HPO cannot access logger.report_single_value metrics

Question

HPO cannot access logger.report_single_value metrics

ilouzl opened this issue 5 months ago · comments

Describe the bug

HPO will not include metrics generated by logger.report_single_value when searching for the desired objective_metric

To reproduce

Define a base task which logs it's result metric using task.get_logger().report_single_value(some_value, 'accuracy')
Define a HPO task that tries to optimize that metric:

...
task = Task.init(project_name="examples", task_name="HP optimizer", task_type=Task.TaskTypes.optimizer)
task.execute_remotely(queue_name="services")

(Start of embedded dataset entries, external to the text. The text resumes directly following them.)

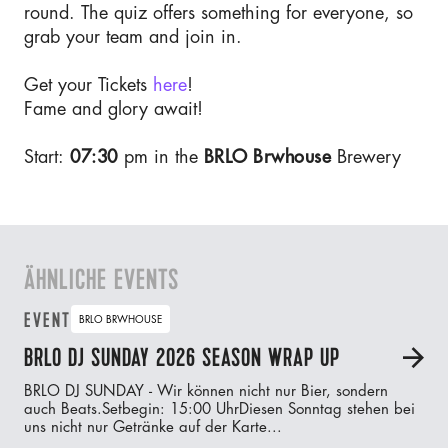
round. The quiz offers something for everyone, so
grab your team and join in.
Get your Tickets
here
!
Fame and glory await!
Start:
07:30
pm in the
BRLO Brwhouse
Brewery
ÄHNLICHE EVENTS
EVENT
BRLO BRWHOUSE
BRLO DJ SUNDAY 2026 SEASON WRAP UP
A
BRLO DJ SUNDAY - Wir können nicht nur Bier, sondern
auch Beats.‍Setbegin: 15:00 UhrDiesen Sonntag stehen bei
uns nicht nur Getränke auf der Karte...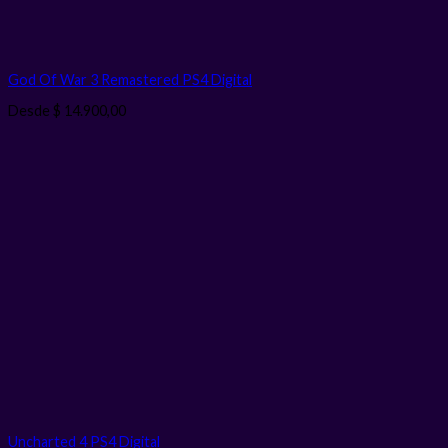
God Of War 3 Remastered PS4
Digital
Desde
$
14.900,00
Uncharted 4 PS4
Digital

an_optimizer = HyperParameterOptimizer(
    base_task_id=...,
    hyper_parameters=...
    objective_metric_title="Summary",
    objective_metric_series="accuracy",
)
...

The HP task will have an error of this form:

Traceback (most recent call last):

File "/home/miniconda3/envs/clearml/lib/python3.9/threading.py", line 980, in _bootstrap_inner
self.run()
File "/home/miniconda3/envs/clearml/lib/python3.9/threading.py", line 917, in run
self._target(*self._args, **self._kwargs)
File "/home/.clearml/venvs-builds.2.3/3.9/lib/python3.9/site-packages/clearml/automation/optimization.py", line 1997, in report_daemon
self.report_completed_status(completed_jobs, cur_completed_jobs, task_logger, title)
File "/home/.clearml/venvs-builds.2.3/3.9/lib/python3.9/site-packages/clearml/automation/optimization.py", line 2052, in report_completed_status
iteration = [it[0] if it else -1 for it in iteration_value]
TypeError: 'NoneType' object is not iterable

Expected behaviour

the metrics should be discovered and optimized as regular (i.e. tensorboard like) metrics.

Environment

Server type - app.clear.ml
ClearML SDK Version - clearml==1.14.4
Python Version - 3.9.16
Dockerized worker

Related Discussion

https://clearml.slack.com/archives/CTK20V944/p1709203560313889

Noam Wasersprung · Answer 1 · Tue Mar 05 2024 00:40:16 GMT+0800 (China Standard Time)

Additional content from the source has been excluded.